Florida grapefruit production is forecast to rise by 35 per cent this season on last as the sector begins its recovery from two hurricane-struck years, and welcomes the return of high-quality fruit.

Official figures announced by the US department of agriculture forecast a total Florida grapefruit crop of 26 million boxes, up from 19.3m boxes last season. Of that, 9m will be boxes of white fruit and 17m of pigmented grapefruit.

There is still a way to go before the state’s grapefruit growing areas can be deemed to have recovered from the hurricanes - the forecast is the lowest since the 1949-50 crop of 24.2m boxes other than the last two seasons. The white category projection is the lowest in more than 75 years and the pigmented forecast is the lowest since 1989-90, again discounting 2004-05 and 2005-06.

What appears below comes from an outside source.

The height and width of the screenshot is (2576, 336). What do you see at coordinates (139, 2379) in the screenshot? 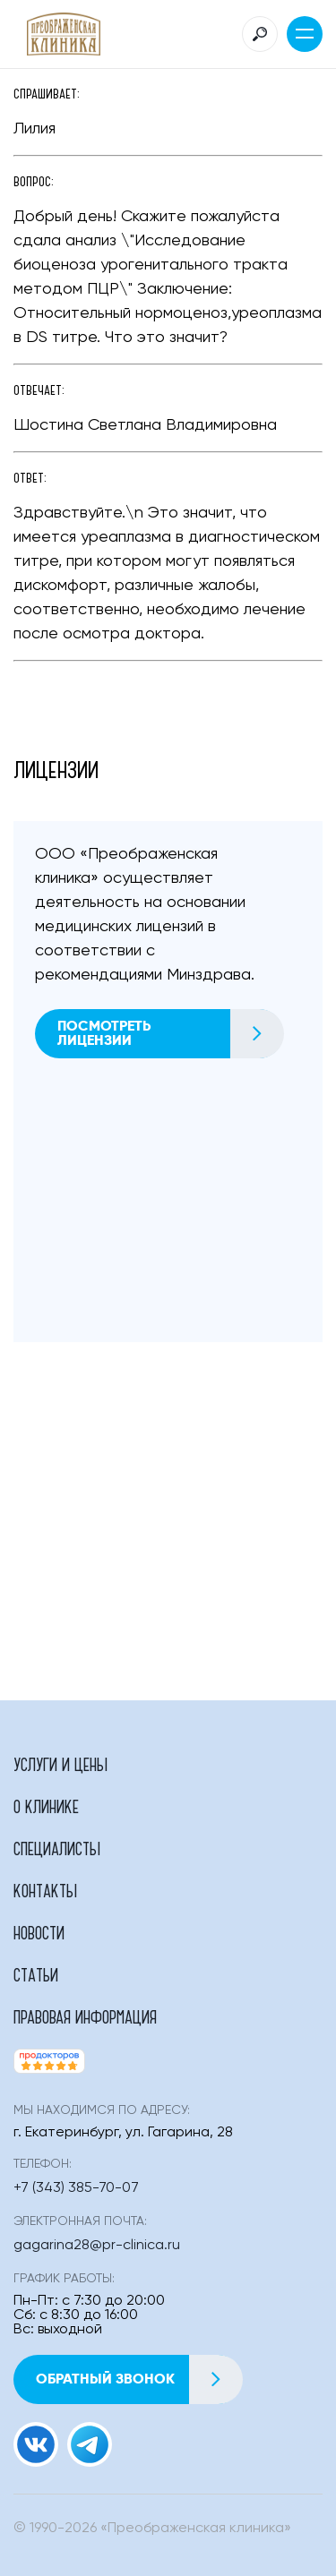 I see `Обратный звонок` at bounding box center [139, 2379].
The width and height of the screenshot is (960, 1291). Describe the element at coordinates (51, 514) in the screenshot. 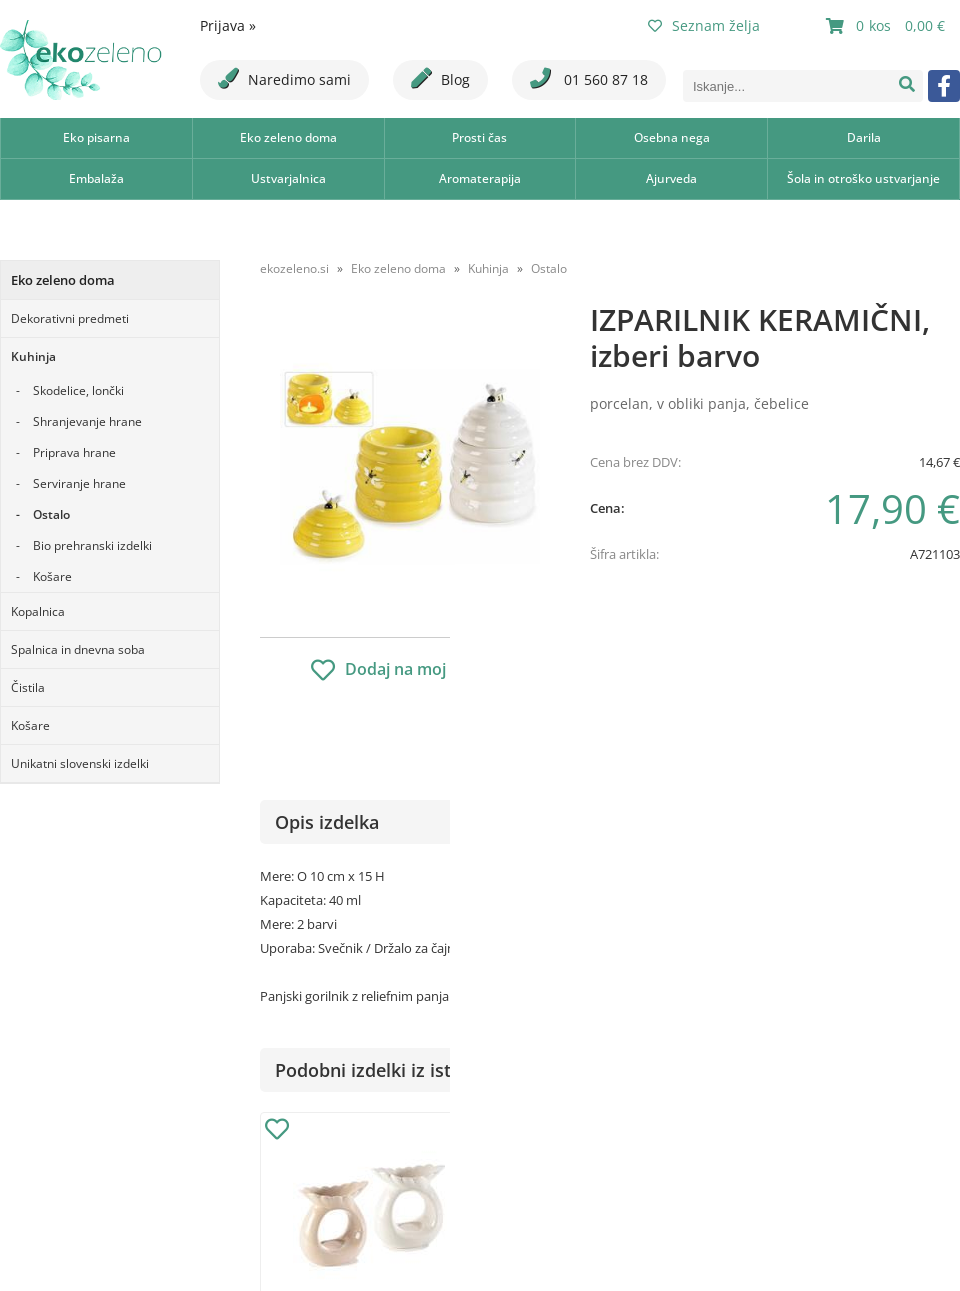 I see `Ostalo` at that location.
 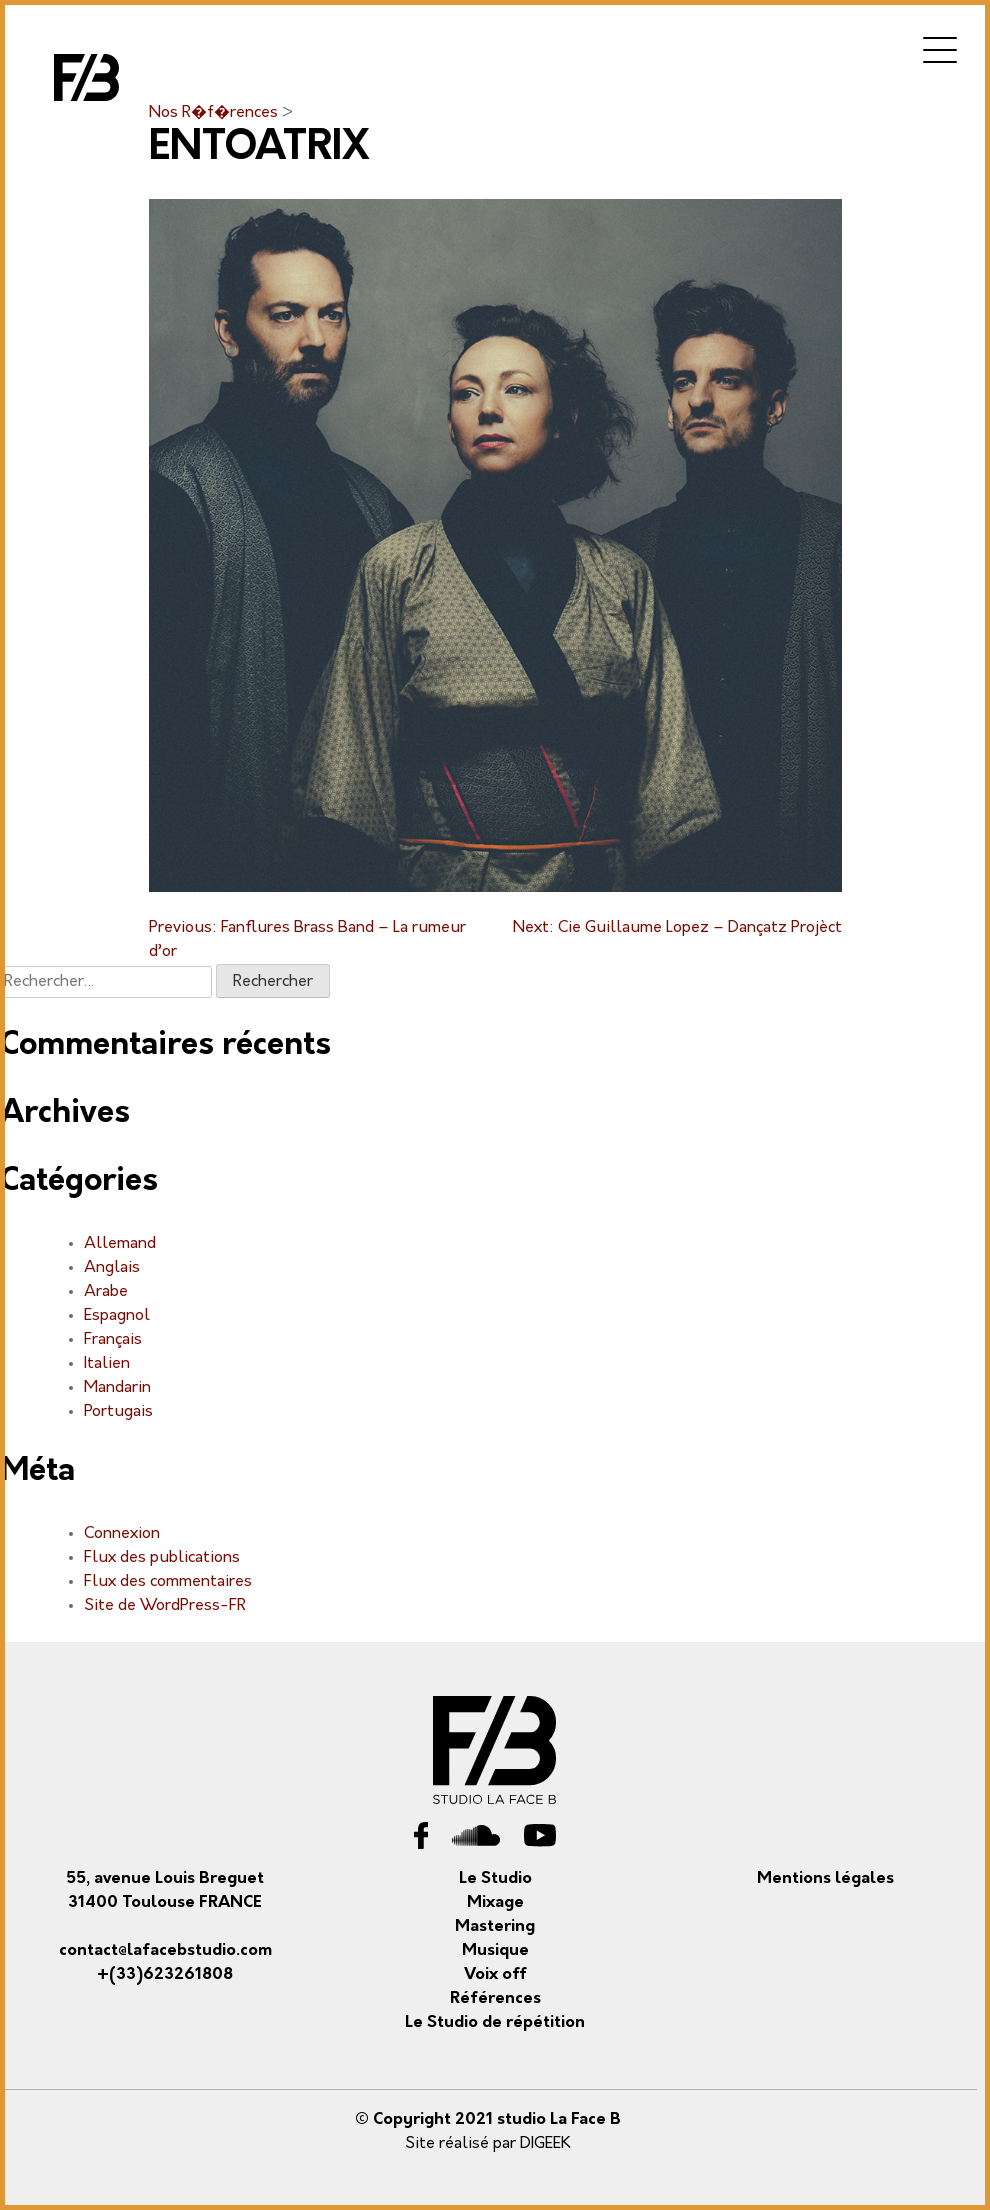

“This is a rebound crop for grapefruit,” said Doug Bournique, executive vice president of the Indian River Citrus League, which represents 1,000 growers in the state’s main production area. “We are not all the way back up yet as the trees are so stressed, but it shows that the trees with good nutrition are coming back which is good news for our industry and our economy.

“We are really excited about quality - we have the best fruit quality in a decade and will have a vintage Indian River crop this year which will help sell itself. Brix levels are really high and we have had great growing conditions.”

The season is running a couple of weeks behind because of the weather, but Bourniqe said that this is no bad thing. “We actually had a perfect winter with a good cold snap in January-February when it was just cold enough and set all the trees off in unison. We got good bloom and very timely rainfall, with no big storms.”

Fruit will start loading to the UK over the next few weeks and should be in the market by the end of November.